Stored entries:
===============

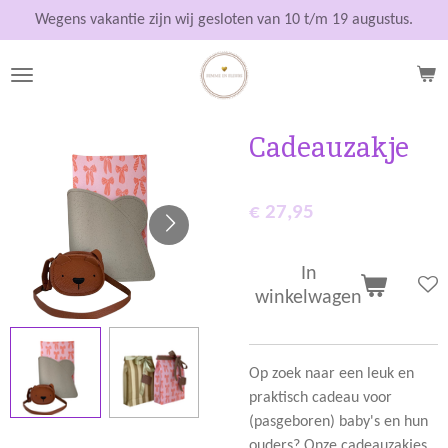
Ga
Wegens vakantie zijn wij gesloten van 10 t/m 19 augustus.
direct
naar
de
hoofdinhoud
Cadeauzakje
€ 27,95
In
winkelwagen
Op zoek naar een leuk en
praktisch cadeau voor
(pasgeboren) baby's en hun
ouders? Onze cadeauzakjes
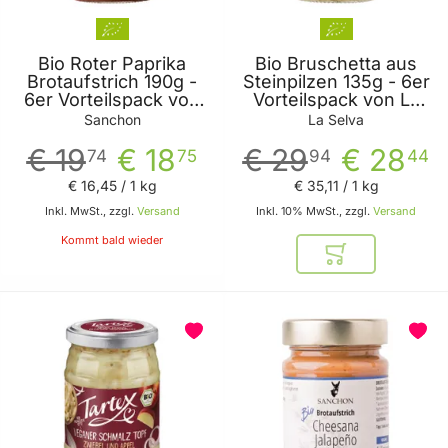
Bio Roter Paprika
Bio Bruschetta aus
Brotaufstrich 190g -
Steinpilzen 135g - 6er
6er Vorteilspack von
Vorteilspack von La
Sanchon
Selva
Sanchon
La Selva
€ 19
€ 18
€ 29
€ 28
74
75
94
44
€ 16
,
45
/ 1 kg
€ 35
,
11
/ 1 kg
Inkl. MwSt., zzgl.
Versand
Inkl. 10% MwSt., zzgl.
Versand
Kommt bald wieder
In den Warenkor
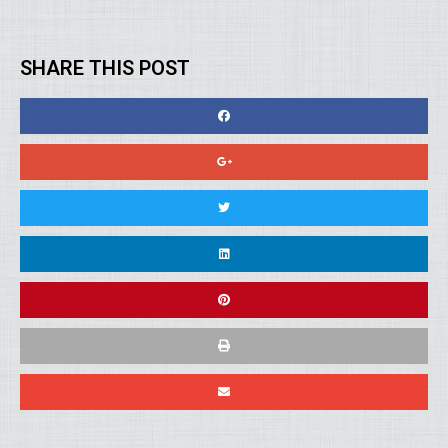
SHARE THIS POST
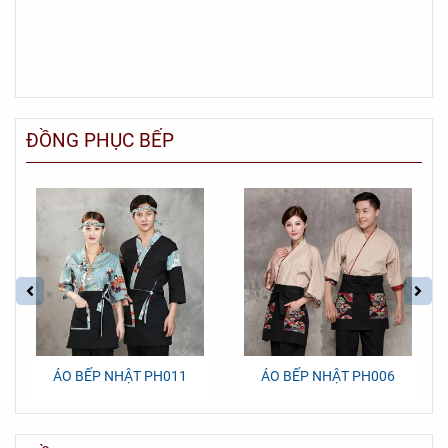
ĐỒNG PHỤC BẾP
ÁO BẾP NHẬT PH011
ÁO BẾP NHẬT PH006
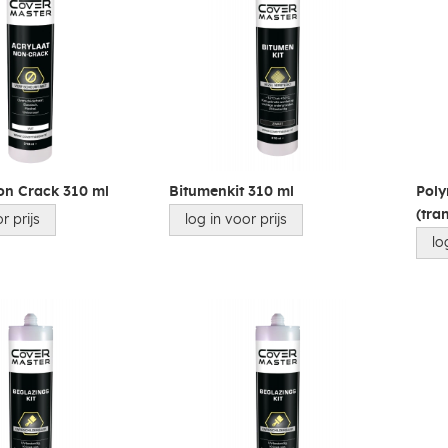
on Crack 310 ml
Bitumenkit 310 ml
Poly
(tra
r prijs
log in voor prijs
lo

===============

• **TASK ITEM**
Above are the records; set down exactly the lines from the line containing "Inkl. MwSt., zzgl." through their last line, leaving every picture out.

• **OUTPUT BELOW**
Inkl. MwSt., zzgl.
Versand
Inkl. 10% MwSt., zzgl.
Versand
Kommt bald wieder
In den Warenkor
SHARE THIS POST
ĐỒNG PHỤC BẾP
ÁO BẾP NHẬT PH011
ÁO BẾP NHẬT PH006
on Crack 310 ml
Bitumenkit 310 ml
Poly
(tra
r prijs
log in voor prijs
lo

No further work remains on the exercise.